Robert Frost’s “After Apple Picking” is on first reading a reflection on a time-honored autumn tradition. A close reading reveals subtle allusions and metaphors that provide a much darker tone and supports a critic’s description of Frost as a “terrifying” poet. “Terror” and “terrifying” seem to be odd and misplaced words to use in reference to the Frost and his work. However these words are best applied to what is perceived first as something harmless but then changes rapidly into something powerful and dangerous.
The day after harvesting a great crop of apples should be a time of grateful thanksgiving for a bountiful crop but is instead the backdrop for thoughts deep and unpleasant. A day picking apples would seem to bring the warmth and sense of accomplish-ment of a fall harvest, but for Frost he could not remove “the strangeness from my sight” of the vision he had looking through a pane of ice-glass. It was not a comforting vision and he “let it fall and break”.

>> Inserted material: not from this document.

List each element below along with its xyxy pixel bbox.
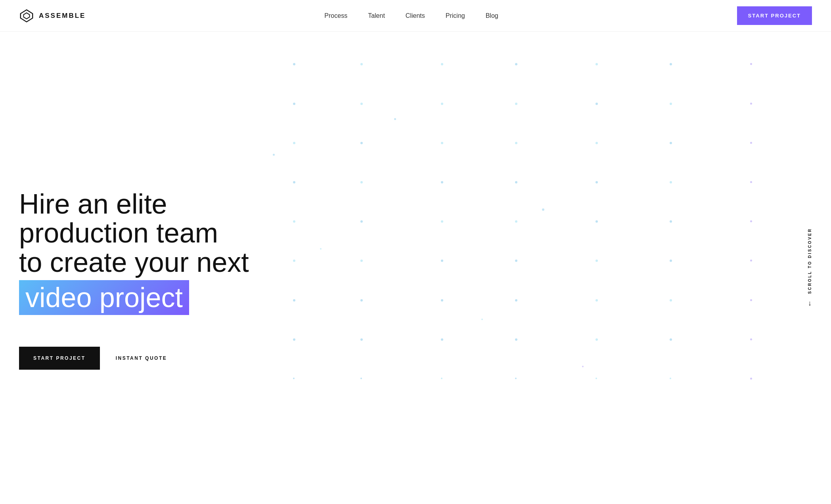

With a sense of foreboding he explains he was “well upon my way to sleep before it fell” and regardless of the vision he “could tell what form my dreaming was about to take. ” It will not be a pleasant one; in fact it may be of discomfort as he has nothing pleasant to say of his harvest. His foot carries the pain of latter-climbing as he carries the memory of being on an unstable ladder swaying in the branches.
His sleep, or metaphorically his death—“the woodchuck could say whether it like his long sleep, as I describe its coming on, or just some human sleep” will be troubled. He is “overtired” and “had too much” of a harvest he once desired, and now considers the apples “that struck the earth” to be of no account. He provides no sense of joy in what should be a universally pleasant theme, and that it itself is terrifying.